RICHARD HADLOCK SHOWED UP during the last of the East Side Wedding recording sessions to surprise us with a copy of Wolff Kostakowsky's 1916 klezmer tunebook — an exceedingly rare source that we consulted often in the years to come.
Over time, Richard became my musical mentor, shepherding my evolution from flutist to sax player and tuning my ear to the wildly expressive sound of early jazzers like Sidney Bechet. Hadlock was in fact a Bechet disciple; the 1921 Buescher soprano sax he sold me (in barter for my soul) had once been played by the master himself.
If Marty Schwartz fed my klezmer jones, Richard Hadlock — his Berkeley house crammed to the roof with 78-rpm jazz rarities — provided the flip side of my education in 1920s music.

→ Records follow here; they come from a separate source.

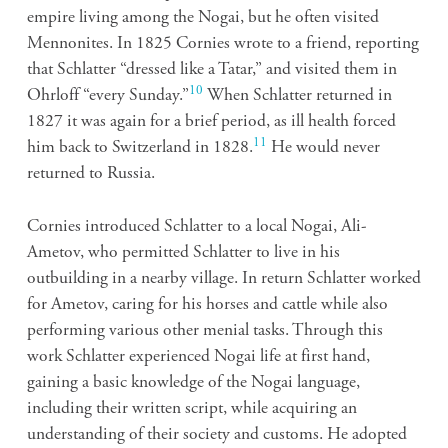
empire living among the Nogai, but he often visited
Mennonites. In 1825 Cornies wrote to a friend, reporting
that Schlatter “dressed like a Tatar,” and visited them in
10
Ohrloff “every Sunday.”
When Schlatter returned in
1827 it was again for a brief period, as ill health forced
11
him back to Switzerland in 1828.
He would never
returned to Russia.
Cornies introduced Schlatter to a local Nogai, Ali-
Ametov, who permitted Schlatter to live in his
outbuilding in a nearby village. In return Schlatter worked
for Ametov, caring for his horses and cattle while also
performing various other menial tasks. Through this
work Schlatter experienced Nogai life at first hand,
gaining a basic knowledge of the Nogai language,
including their written script, while acquiring an
understanding of their society and customs. He adopted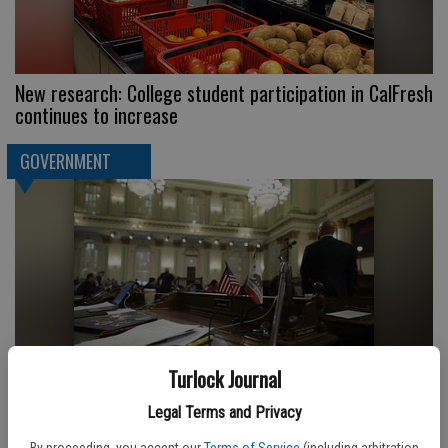
New research: College student participation in CalFresh
continues to increase
GOVERNMENT
Turlock Journal
Keep an eye on these 5 deals as California lawmakers
Legal Terms and Privacy
close out the legislative session
By proceeding, you accept our
Terms of Service
(including arbitration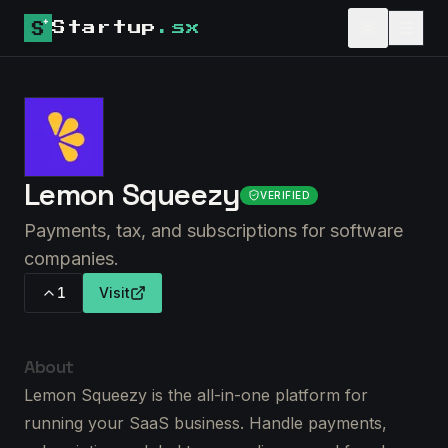
Startup
.sx
Lemon Squeezy
VERIFIED
Payments, tax, and subscriptions for software
companies.
1
Visit
About
Lemon Squeezy is the all-in-one platform for
running your SaaS business. Handle payments,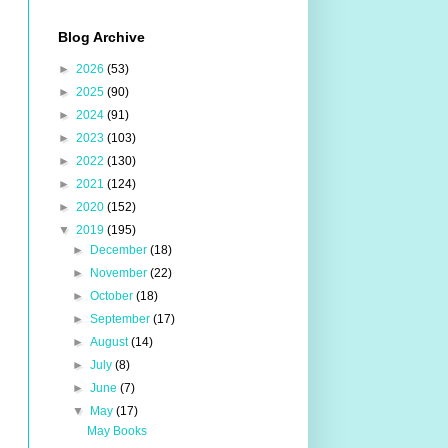
Blog Archive
►
2026
(53)
►
2025
(90)
►
2024
(91)
►
2023
(103)
►
2022
(130)
►
2021
(124)
►
2020
(152)
▼
2019
(195)
►
December
(18)
►
November
(22)
►
October
(18)
►
September
(17)
►
August
(14)
►
July
(8)
►
June
(7)
▼
May
(17)
May Books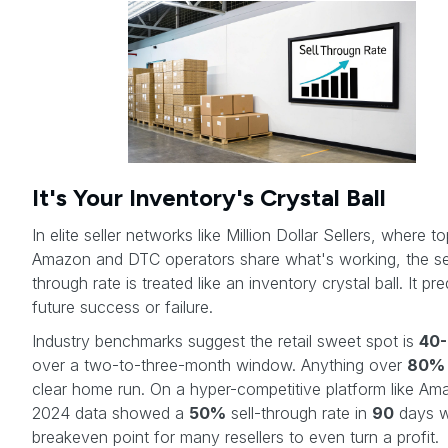
It's Your Inventory's Crystal Ball
In elite seller networks like Million Dollar Sellers, where t
Amazon and DTC operators share what's working, the se
through rate is treated like an inventory crystal ball. It pre
future success or failure.
Industry benchmarks suggest the retail sweet spot is
40
over a two-to-three-month window. Anything over
80%
clear home run. On a hyper-competitive platform like Am
2024 data showed a
50%
sell-through rate in
90
days w
breakeven point for many resellers to even turn a profit.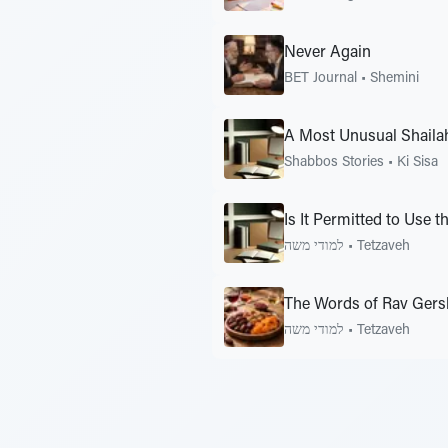
Never Again
BET Journal
•
Shemini
A Most Unusual Shaila
Shabbos Stories
•
Ki Sisa
Is It Permitted to Use 
למודי משה
•
Tetzaveh
The Words of Rav Gersh
למודי משה
•
Tetzaveh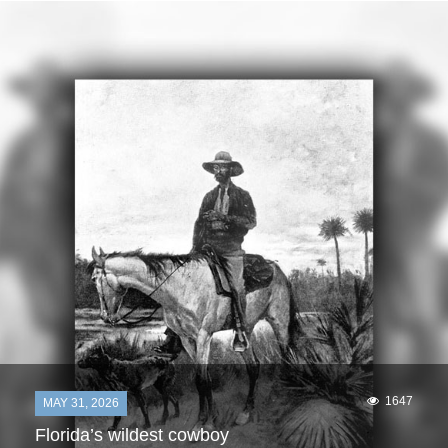
1647
MAY 31, 2026
Florida’s wildest cowboy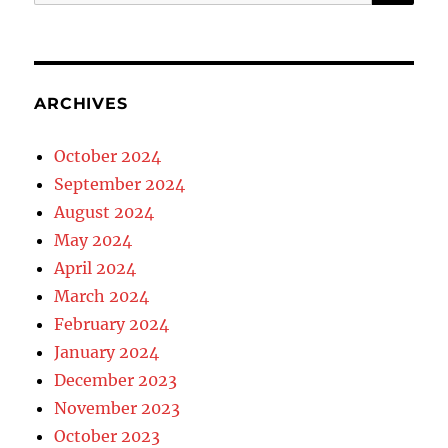
for:
ARCHIVES
October 2024
September 2024
August 2024
May 2024
April 2024
March 2024
February 2024
January 2024
December 2023
November 2023
October 2023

My gentle, modest friend Hadlock turned out to be quite the heavy hitter in jazz circles: a respected historian (author of Jazz Masters of the Twenties) and powerful reedman who had performed and recorded with Kid Ory, Muggsy Spanier, Turk Murphy, and Butch Thompson. I benefited from his hipster wisdom continually, whether hangin' at his pad or listening to his weekly Annals of Jazz broadcasts on KQED-FM in San Francisco.
If my excesses as a performer — or eccentricities as a player — made Richard's hair turn white, he was far too kind to mention it. In any case, he profoundly influenced The Klezmorim's musical direction. Dick Hadlock is a living national treasure.